#### What the task asks:
A complete response lists each line of the data below that includes the word "الجلفة".

#### Data for review:

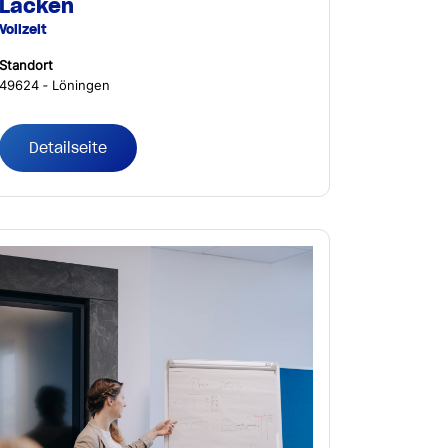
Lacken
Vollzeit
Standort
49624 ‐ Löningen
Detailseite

==

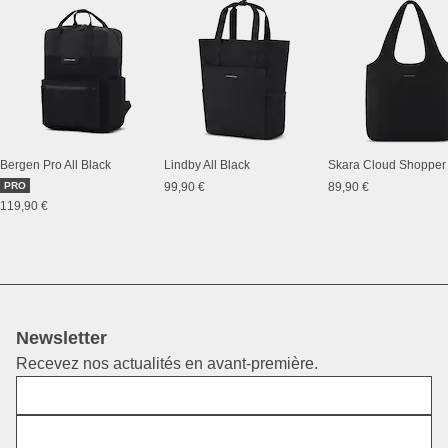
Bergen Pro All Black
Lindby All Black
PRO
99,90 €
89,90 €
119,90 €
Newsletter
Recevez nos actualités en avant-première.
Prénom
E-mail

---

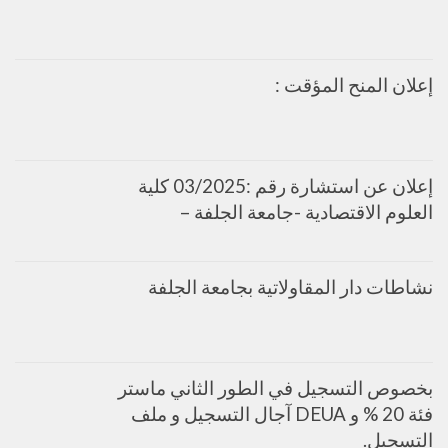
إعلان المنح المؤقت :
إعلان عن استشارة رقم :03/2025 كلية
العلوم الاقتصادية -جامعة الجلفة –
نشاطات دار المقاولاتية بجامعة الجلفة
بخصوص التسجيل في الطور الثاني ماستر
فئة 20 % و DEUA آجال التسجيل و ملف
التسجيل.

#### The completed task:
العلوم الاقتصادية -جامعة الجلفة –
نشاطات دار المقاولاتية بجامعة الجلفة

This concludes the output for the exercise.